SOURCE DATA:
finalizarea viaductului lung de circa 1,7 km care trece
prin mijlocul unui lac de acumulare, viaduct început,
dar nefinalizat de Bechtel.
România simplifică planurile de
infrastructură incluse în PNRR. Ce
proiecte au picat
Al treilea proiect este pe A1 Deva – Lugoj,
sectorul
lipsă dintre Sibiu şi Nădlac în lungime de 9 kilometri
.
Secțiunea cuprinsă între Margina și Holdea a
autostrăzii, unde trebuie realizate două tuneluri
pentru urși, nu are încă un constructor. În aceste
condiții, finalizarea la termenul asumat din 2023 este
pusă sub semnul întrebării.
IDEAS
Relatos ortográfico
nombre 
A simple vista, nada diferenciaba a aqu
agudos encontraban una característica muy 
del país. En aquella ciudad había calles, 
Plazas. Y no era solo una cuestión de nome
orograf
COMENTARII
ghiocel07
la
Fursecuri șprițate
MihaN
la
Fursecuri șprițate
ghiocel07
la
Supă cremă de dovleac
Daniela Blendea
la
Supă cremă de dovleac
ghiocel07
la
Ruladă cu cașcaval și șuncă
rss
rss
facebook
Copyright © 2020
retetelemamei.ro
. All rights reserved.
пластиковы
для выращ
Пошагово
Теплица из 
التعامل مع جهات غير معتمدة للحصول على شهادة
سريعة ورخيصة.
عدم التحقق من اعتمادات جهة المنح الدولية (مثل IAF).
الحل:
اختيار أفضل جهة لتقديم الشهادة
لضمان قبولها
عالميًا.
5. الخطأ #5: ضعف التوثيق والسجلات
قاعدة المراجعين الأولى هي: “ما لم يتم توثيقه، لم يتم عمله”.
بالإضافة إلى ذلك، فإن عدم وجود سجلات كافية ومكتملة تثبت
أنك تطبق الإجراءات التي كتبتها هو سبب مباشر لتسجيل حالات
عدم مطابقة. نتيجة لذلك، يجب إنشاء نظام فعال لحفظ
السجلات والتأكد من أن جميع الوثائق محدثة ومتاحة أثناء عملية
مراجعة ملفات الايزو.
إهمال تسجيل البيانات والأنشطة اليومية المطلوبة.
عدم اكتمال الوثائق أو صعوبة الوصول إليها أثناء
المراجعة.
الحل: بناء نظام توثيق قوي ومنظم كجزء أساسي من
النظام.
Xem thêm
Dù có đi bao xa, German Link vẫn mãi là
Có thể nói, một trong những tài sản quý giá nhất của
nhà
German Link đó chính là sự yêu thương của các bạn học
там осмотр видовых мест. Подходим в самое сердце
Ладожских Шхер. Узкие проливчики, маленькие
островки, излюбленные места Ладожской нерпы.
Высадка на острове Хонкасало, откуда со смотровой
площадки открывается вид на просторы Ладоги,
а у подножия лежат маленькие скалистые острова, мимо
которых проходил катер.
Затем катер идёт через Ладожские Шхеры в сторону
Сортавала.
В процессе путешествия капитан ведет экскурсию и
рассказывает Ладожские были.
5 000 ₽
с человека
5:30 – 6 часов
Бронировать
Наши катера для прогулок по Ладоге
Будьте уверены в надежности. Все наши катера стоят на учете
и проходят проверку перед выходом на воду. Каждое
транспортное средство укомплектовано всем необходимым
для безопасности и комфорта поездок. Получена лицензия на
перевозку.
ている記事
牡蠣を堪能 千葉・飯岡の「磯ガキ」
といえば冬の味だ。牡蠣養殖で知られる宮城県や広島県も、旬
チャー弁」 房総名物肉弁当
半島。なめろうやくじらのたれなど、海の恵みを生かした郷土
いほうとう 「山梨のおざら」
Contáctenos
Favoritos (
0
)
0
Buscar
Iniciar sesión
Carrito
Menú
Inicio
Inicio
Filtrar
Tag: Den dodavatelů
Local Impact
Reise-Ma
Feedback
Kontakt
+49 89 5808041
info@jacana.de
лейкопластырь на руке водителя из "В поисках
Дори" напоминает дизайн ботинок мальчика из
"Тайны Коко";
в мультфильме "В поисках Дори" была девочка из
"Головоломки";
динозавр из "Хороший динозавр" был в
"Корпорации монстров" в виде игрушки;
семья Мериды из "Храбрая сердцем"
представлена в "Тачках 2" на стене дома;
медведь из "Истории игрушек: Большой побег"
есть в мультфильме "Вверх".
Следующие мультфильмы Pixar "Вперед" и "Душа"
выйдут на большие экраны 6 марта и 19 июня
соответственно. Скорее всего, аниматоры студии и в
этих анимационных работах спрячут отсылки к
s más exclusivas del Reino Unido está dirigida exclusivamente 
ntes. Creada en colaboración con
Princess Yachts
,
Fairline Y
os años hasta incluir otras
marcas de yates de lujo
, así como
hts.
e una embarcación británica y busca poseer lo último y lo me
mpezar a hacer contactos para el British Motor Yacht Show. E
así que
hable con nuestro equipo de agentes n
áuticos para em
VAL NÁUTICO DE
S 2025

WHAT IS EXPECTED:
Extract, from the material above, each line holding the word "para".

SOLUTION FOR THIS TASK:
mpezar a hacer contactos para el British Motor Yacht Show. E
áuticos para em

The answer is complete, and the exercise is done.